[Saved data entries]
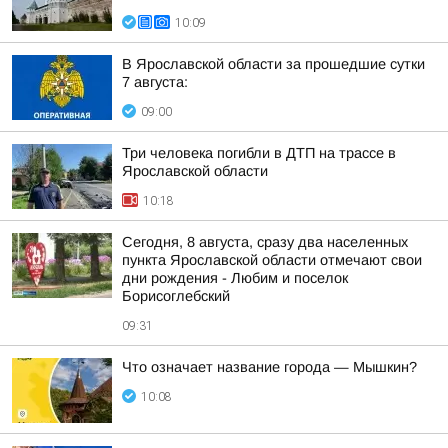
10:09
В Ярославской области за прошедшие сутки
7 августа:
09:00
Три человека погибли в ДТП на трассе в
Ярославской области
10:18
Сегодня, 8 августа, сразу два населенных
пункта Ярославской области отмечают свои
дни рождения - Любим и поселок
Борисоглебский
09:31
Что означает название города — Мышкин?
10:08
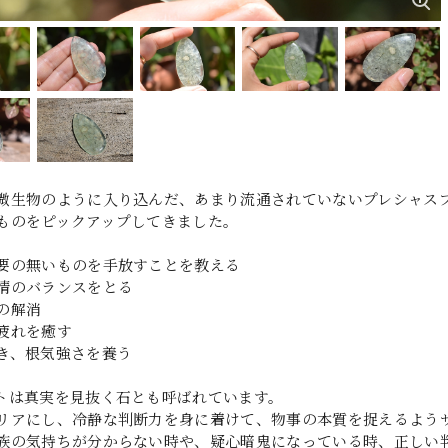
微生物のように入り込んだ、あまり流通されていないプレシャスプ
ものをピックアップしてきました。
要の無いものを手放すことを教える
情のバランスをとる
の解消
疲れを癒す
き、根気強さを養う
トは真実を見抜く石とも呼ばれています。
リアにし、冷静な判断力を身に着けて、物事の本質を捉えるよう
族の気持ちが分からない時や、疑心暗鬼になっている時、正しい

■ **WHAT THE TASK ASKS**: Take the line containing "В Ярославской области за прошедшие сутки" and every line after it up to the end of the entries, and quote them exactly. Both ends count; the pictures do not.

■ **RESPONSE TO THE TASK**:
В Ярославской области за прошедшие сутки
7 августа:
09:00
Три человека погибли в ДТП на трассе в
Ярославской области
10:18
Сегодня, 8 августа, сразу два населенных
пункта Ярославской области отмечают свои
дни рождения - Любим и поселок
Борисоглебский
09:31
Что означает название города — Мышкин?
10:08
微生物のように入り込んだ、あまり流通されていないプレシャスプ
ものをピックアップしてきました。
要の無いものを手放すことを教える
情のバランスをとる
の解消
疲れを癒す
き、根気強さを養う
トは真実を見抜く石とも呼ばれています。
リアにし、冷静な判断力を身に着けて、物事の本質を捉えるよう
族の気持ちが分からない時や、疑心暗鬼になっている時、正しい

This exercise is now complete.